Included in their gear was their “haul bag,” 13 gallons of water, sleeping bags, as well as a “Porta-ledge.”
The “Porta-ledge” is a flat surface, which is suspended from and supported by the rock’s surface and allows the climber a place to sleep.
“Your whole life is on the ledge if you’re not climbing,” Barber said of the makeshift camp they would set up once they stopped.
“We were kind of enjoying ourselves up there. We were the only climbers on the wall, at that time of the year,” she added.
In an effort to avoid direct sunlight and due to the time of year, the couple chose to do much of their climbing from midday to early hours of the morning.
“It was about 90 degrees when the sun was on us,” she said.
Opting to climb later in the day presented the aid climbers with a unique perspective from the wall. Cliff swallows, wall frogs and peregrine falcons were among their neighbors as they made their way up the wall in the twilight hours.

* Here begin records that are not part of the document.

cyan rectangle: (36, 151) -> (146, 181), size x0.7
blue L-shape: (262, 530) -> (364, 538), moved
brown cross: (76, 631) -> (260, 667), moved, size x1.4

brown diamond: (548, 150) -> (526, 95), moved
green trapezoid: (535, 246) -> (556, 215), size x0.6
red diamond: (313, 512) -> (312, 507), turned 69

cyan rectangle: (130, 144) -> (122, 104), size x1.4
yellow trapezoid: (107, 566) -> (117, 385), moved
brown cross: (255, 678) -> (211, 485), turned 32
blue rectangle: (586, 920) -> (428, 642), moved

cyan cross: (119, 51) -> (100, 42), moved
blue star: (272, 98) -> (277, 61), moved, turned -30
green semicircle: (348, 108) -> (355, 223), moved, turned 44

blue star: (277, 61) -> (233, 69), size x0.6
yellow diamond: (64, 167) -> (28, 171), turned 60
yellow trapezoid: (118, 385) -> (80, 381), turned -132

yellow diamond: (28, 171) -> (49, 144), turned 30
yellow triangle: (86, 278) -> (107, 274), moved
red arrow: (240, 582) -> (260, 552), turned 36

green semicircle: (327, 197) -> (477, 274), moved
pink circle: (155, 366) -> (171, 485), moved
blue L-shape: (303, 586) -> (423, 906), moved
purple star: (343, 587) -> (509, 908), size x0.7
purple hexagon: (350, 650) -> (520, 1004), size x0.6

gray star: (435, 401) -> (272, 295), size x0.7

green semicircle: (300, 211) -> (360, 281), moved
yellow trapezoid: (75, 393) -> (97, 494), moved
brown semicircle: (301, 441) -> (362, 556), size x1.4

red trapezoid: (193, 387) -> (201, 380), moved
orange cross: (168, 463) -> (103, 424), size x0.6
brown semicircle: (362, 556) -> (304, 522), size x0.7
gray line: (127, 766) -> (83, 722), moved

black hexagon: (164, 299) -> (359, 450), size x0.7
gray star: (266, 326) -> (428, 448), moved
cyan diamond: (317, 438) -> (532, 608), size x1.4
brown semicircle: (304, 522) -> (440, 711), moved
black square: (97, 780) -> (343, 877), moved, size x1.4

“It’s very beautiful,” Barber said. “You look out and there are stars everywhere and it’s so quiet. It just puts things into perspective. It’s like nothing you’ve experienced before. There are so many moments that I can’t ever describe.”

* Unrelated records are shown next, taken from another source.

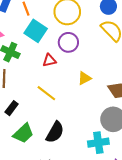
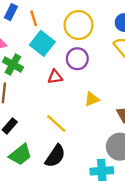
yellow line: (46, 93) -> (56, 123), moved

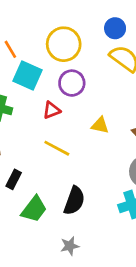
yellow triangle: (92, 99) -> (100, 125), turned 49
yellow line: (56, 123) -> (57, 148), moved

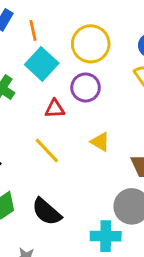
black semicircle: (74, 201) -> (47, 212), turned 92

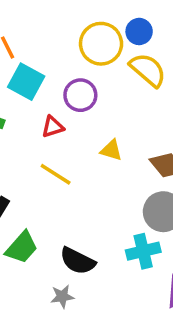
yellow circle: (91, 44) -> (101, 44), moved
black semicircle: (47, 212) -> (78, 261), moved

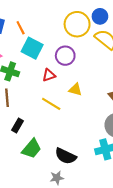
yellow triangle: (111, 150) -> (75, 90), moved

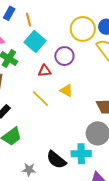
black semicircle: (66, 156) -> (56, 160), moved

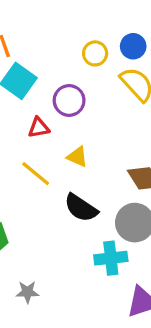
yellow circle: (83, 29) -> (95, 53), size x0.6
black semicircle: (56, 160) -> (81, 208), moved

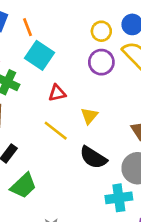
purple circle: (69, 100) -> (101, 62), moved
yellow triangle: (77, 157) -> (89, 116), turned 48

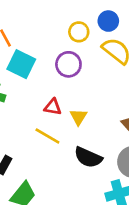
purple circle: (101, 62) -> (68, 64), moved
red triangle: (57, 93) -> (53, 107), moved, turned 30

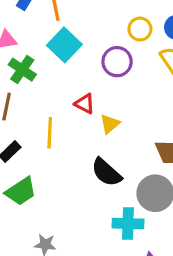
yellow line: (47, 136) -> (50, 133), moved, turned 45

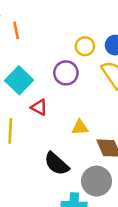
cyan square: (64, 45) -> (19, 80), moved
yellow triangle: (110, 124) -> (80, 127), moved, turned 36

She does, however, acknowledge being fearful at times.
“I was a little nervous,” the first time aid climber admitted. “Normal people, when they aid climb start with something shorter.”
The climber shared that the nerves were offset by her trust in the expertise of McNeely.
“It was a learning process all along the way,” she said. “Like when he fell about 30 feet and I had to lock off, that was a little scary.
“The emotions can get the best of you,” Barber stated. “You can always think of reasons to go down. The difference between some and others is continuing to go up. There’s a point of no return on a wall, which some people don’t get.”
During the 10-day climb, everything was not only basic … but cold and from a can. Meals consisted of cold raviolis, cold chili and countless ‘wall burritos.’
“For some reason we had a lot of wall burritos,” Barber said, explaining that the contents of a ‘wall burrito’ included refried beans, cheese, salsa, canned chicken and olives.
“We also took fruit, oranges, granola and beer of course,” she said. “The mission of the entire trip was to keep the beer cold.”
Midway through the climb, Barber admitted to craving Gatorade to the point of dreaming about it.
“The thing about wall climbing is everyone does it differently,” she said. “It was a learning experience … definitely a learning experience.”
Adding to the ‘learning experience’ was spending 10 days in isolation on the side of a rock with one other person.
“You really get to know someone, when you climb a wall,” she said. “In our family we’ve always said, if you really want to get to know someone go backpacking with them.”
After 10 days of climbing, Barber admits the true challenge was in standing at the top and hiking down.
“You don’t walk for 10 days, so when you get to the top you kind of have to get your land legs back,” she said. “Then you have to carry everything down, including your waste. That was hard. The hike off probably killed me the most.”
Looking back, Barber admits to being both happy and proud that she followed through with the climb.
“I’m pretty proud,” she said. “Without having much aid climbing experience, no training, I learned on the way.
“Once up here I realized how much fun it is up there and how amazing it is.”